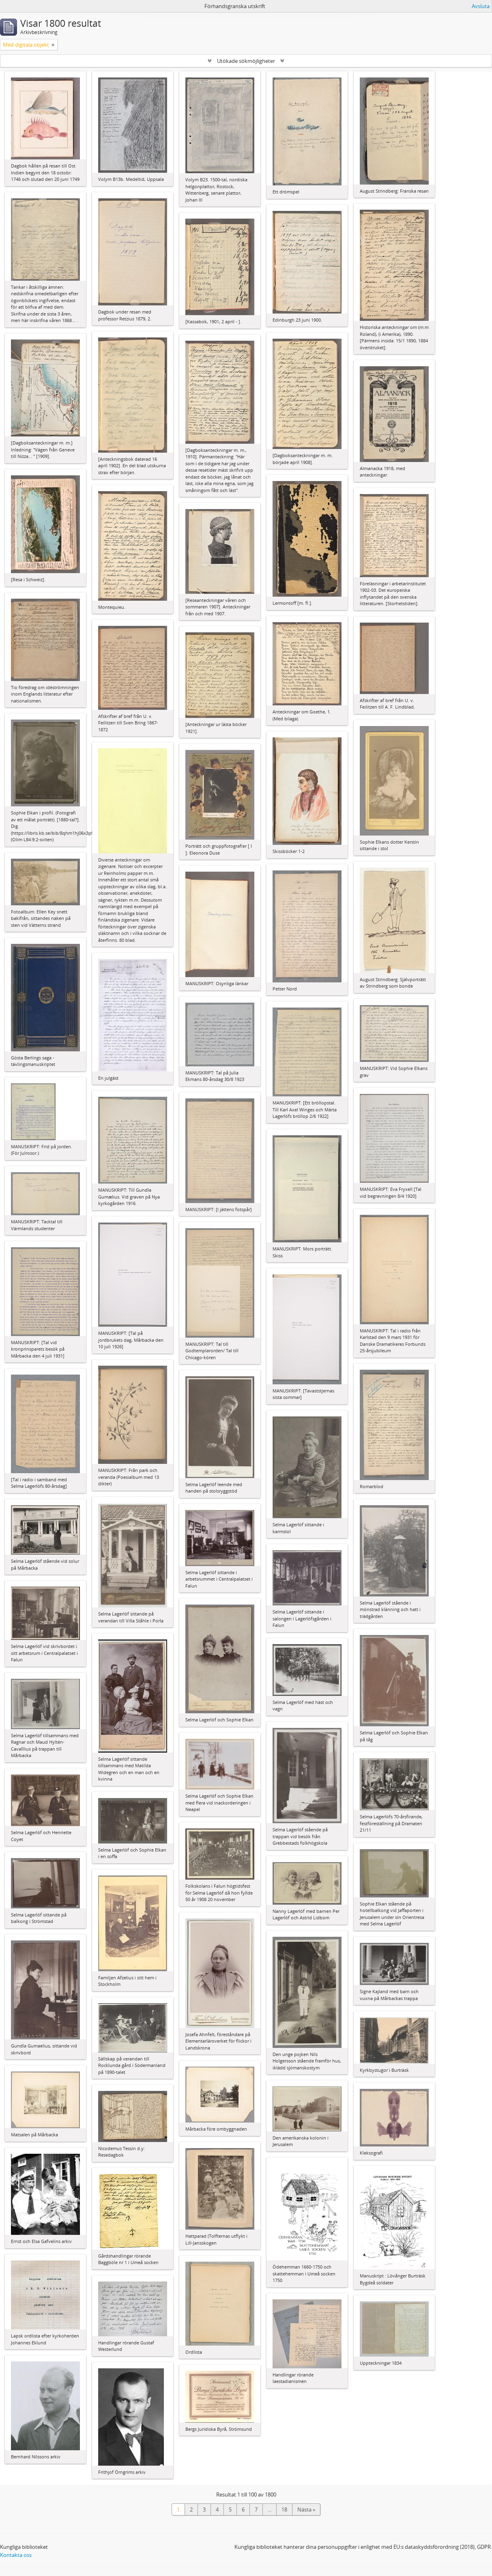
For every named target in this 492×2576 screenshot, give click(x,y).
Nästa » (306, 2509)
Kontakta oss (16, 2555)
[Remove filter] (53, 45)
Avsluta (481, 6)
------------------------------
Pictures are not part of the copy. Restate everything else in the listing word for word.

#### EXERCISE SOLUTION
For every named target in this 492×2576 screenshot, give click(x,y).
Nästa » (306, 2509)
Kontakta oss (16, 2555)
[Remove filter] (53, 45)
Avsluta (481, 6)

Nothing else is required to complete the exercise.